Ayesa will be the engineering support company for IFMIF-DONES, Spain's largest scientific infrastructure.

Ayesa will be the support engineering firm for IFMIF-DONES, a strategic facility within the European fusion energy program, where the materials used in these future power plants will be tested, validated, and qualified.
The IFMIF-DONES Spain consortium has awarded the contract for "Engineering Support Services for the Construction Phase of the Scientific and Technological Infrastructure" to the joint venture led by Ayesa and formed with UG21.
This step is key to the development of IFMIF-DONES, which will be built at the Industrial, Technological and Research Area (CITAI) in the municipality of Escúzar (Granada). It will feature a high-intensity 40 MeV deuteron linear accelerator, expandable to two parallel accelerators.
IFMIF-DONES will be the laboratory responsible for qualifying materials for use in future fusion reactors, such as DEMO, providing essential data on their behavior under irradiation conditions similar to those of a fusion reactor.
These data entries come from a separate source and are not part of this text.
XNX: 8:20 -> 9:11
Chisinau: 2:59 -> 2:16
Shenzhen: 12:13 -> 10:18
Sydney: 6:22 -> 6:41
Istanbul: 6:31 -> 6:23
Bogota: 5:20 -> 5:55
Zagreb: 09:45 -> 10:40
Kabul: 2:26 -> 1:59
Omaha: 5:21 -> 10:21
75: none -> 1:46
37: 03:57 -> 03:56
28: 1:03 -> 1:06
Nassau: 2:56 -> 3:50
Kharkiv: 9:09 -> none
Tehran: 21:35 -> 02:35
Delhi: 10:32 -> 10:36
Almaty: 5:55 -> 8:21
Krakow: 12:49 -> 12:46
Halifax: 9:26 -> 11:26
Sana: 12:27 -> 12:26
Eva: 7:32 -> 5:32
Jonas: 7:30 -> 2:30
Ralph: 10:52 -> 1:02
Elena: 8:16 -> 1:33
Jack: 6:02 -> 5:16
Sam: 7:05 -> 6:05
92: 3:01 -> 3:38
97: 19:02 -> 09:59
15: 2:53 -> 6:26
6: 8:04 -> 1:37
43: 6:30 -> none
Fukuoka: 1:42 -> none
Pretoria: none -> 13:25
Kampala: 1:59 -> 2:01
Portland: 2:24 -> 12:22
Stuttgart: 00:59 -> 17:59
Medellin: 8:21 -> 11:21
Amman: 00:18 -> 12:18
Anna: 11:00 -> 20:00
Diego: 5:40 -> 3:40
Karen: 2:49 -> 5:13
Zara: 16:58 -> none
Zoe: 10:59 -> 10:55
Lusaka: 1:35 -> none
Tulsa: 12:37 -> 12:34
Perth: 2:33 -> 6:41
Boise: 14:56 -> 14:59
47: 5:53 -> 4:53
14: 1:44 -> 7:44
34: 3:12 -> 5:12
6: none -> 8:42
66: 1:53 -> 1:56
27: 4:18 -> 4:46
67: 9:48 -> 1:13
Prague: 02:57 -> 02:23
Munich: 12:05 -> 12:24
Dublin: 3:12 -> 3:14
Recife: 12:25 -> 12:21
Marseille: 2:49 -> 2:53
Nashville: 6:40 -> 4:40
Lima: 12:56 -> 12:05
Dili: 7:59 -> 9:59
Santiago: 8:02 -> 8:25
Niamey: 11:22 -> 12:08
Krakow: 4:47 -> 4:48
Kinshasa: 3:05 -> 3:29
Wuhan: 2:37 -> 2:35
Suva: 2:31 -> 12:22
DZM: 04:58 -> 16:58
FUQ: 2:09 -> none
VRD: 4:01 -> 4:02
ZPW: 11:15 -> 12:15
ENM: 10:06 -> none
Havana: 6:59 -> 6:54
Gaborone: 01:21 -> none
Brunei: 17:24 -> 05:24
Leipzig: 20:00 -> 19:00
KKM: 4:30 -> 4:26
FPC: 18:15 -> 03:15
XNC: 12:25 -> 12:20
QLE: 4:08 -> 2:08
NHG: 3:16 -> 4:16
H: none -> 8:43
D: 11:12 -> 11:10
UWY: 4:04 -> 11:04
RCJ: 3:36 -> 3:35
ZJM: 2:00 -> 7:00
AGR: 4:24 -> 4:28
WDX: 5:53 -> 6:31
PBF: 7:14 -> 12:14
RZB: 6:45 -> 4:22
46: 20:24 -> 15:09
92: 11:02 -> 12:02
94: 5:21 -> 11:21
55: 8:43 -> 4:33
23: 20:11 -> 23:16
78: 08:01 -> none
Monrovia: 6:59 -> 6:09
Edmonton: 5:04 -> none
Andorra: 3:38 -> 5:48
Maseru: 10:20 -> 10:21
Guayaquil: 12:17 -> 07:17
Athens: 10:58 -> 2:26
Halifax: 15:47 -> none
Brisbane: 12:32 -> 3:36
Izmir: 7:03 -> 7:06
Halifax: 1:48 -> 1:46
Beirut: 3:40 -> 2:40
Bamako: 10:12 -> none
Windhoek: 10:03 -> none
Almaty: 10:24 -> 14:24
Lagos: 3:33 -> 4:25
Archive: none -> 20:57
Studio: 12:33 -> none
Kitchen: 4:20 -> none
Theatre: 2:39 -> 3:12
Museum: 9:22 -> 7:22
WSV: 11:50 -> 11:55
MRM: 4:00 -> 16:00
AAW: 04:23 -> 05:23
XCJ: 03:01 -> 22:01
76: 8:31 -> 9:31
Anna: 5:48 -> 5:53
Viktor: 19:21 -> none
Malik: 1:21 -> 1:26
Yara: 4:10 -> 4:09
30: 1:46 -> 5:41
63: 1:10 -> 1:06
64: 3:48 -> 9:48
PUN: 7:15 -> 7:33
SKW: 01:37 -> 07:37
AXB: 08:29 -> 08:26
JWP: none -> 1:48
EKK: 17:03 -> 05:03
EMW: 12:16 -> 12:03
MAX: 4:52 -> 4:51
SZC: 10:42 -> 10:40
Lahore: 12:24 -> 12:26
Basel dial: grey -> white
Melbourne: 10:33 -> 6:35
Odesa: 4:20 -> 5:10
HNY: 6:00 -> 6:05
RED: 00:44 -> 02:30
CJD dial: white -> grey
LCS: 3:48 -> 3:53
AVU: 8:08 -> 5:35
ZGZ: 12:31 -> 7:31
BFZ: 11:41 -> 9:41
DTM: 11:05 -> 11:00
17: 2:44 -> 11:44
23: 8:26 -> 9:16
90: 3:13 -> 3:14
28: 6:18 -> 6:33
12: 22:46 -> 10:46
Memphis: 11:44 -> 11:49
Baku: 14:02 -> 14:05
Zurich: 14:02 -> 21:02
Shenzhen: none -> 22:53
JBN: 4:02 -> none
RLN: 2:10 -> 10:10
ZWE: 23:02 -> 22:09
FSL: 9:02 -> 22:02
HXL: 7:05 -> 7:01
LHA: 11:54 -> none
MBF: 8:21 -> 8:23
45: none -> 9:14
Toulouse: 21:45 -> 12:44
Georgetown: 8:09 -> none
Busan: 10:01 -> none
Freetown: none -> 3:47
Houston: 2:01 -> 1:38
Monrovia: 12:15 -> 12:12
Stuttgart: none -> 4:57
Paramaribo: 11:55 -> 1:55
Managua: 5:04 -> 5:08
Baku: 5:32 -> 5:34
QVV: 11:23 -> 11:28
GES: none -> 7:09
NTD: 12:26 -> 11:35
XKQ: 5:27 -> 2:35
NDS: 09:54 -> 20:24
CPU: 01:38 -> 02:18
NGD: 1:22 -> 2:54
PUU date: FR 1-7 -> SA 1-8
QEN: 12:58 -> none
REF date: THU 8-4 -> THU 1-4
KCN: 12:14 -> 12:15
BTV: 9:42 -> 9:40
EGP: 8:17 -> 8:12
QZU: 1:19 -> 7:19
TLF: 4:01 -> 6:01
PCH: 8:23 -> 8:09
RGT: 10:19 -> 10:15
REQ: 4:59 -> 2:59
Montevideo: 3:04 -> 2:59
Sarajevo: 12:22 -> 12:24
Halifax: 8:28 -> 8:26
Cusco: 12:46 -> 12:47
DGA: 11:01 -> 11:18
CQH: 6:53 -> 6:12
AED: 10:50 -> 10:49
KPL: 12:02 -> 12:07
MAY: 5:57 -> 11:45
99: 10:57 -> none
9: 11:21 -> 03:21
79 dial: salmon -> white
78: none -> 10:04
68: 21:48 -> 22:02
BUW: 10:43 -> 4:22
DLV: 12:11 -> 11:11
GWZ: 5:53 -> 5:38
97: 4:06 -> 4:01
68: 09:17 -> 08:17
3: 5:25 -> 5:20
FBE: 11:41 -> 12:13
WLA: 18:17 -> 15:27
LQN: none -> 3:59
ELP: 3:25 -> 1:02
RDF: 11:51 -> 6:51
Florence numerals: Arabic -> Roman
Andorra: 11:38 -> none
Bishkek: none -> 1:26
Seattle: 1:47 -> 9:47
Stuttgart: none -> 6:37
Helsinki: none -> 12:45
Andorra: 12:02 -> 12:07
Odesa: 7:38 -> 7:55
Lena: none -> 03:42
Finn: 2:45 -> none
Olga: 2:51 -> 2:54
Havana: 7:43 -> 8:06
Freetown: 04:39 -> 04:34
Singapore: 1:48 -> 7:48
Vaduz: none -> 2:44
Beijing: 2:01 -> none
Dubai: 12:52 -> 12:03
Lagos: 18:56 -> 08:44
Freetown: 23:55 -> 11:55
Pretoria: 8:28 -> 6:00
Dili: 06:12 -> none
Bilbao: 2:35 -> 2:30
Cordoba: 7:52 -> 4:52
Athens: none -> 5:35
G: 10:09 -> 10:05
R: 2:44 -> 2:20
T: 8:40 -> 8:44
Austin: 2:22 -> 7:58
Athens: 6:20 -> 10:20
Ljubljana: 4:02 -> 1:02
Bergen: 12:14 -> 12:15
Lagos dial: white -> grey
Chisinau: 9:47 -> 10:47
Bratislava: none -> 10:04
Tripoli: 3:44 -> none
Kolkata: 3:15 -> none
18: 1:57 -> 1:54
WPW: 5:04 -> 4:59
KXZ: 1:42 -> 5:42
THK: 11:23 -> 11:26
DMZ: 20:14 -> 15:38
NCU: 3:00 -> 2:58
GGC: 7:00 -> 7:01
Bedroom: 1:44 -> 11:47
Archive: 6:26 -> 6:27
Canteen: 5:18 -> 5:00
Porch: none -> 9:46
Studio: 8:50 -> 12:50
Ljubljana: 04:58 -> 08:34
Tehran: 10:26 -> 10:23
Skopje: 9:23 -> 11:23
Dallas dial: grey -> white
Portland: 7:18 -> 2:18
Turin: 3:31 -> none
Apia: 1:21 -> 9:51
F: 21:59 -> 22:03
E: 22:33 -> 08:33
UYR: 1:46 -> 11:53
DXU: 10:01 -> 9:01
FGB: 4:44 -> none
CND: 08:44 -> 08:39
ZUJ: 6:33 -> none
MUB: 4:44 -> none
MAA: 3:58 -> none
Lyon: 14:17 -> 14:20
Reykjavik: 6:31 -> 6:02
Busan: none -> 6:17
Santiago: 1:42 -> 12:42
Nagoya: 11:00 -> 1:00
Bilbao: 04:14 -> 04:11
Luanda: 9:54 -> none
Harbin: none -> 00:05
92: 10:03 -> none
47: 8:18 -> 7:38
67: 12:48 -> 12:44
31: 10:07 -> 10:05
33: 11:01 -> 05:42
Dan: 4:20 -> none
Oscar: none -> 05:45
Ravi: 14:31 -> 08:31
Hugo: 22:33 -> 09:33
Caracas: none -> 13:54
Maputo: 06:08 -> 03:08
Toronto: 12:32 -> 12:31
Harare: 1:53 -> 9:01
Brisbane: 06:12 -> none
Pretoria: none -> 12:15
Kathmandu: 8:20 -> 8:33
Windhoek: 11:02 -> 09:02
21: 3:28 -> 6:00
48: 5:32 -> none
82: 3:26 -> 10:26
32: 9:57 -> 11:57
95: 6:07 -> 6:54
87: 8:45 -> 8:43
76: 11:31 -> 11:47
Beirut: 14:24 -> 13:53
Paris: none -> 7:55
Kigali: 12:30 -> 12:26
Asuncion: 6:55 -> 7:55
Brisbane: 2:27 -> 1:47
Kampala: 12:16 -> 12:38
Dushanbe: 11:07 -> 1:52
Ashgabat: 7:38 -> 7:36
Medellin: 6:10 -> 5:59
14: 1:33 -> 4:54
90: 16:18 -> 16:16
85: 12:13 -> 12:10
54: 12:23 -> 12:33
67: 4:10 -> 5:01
The ultimate goal is to generate electricity through magnetic confinement fusion, replicating the energy of the sun on Earth.
With a planned investment of €700 million for its construction, €50 million for its launch, and €60 million annually for its operation, IFMIF-DONES is positioned as the largest scientific project developed in Spain.
José Antonio García Bermudo, manager of the joint venture and Global Division Director of Energy and Industrial Facilities at Ayesa, emphasizes that "it's a challenge for a top-level engineering firm like Ayesa, which encompasses all the disciplines and sections required for a next-generation nuclear facility."
These include specific scientific and technological engineering (neutrino flare irradiation systems, liquid lithium circuits, particle accelerators), rapid-response control systems, and laboratory automation; comprehensive management of all projects and systems, quality assurance, laboratory construction engineering, logistics, and system maintenance; radiation protection elements; and remote manipulation systems in irradiated spaces.
To this end, the UTE's technical team will collaborate with organizations and companies with international experience, such as the Plasma Physics and Fusion Technology Laboratory at the University of Seville; QuantIA, a spin-off from the University of Granada; GTD Science, Infrastructure & Robotics; and AMPHOS21 Consulting.
R&D&IAyesa is participating in another research project, additional to the engineering contract, called OPTIMA-DONES. The objective of this project is to develop a cyber-physical monitoring and proactive maintenance system for IFMIF-DONES' critical systems, aligned with the Maintenance 5.0 paradigm.
In this case, Ayesa assumes management leadership and will also play a key technical role in research to create a cyber-digital twin of the infrastructure, as well as software processes and real-time data acquisition.
To this end, it is working on AI models and an interface for visualizing and simulating cybernetic system states and processes, together with various research groups from the universities of Malaga and Granada.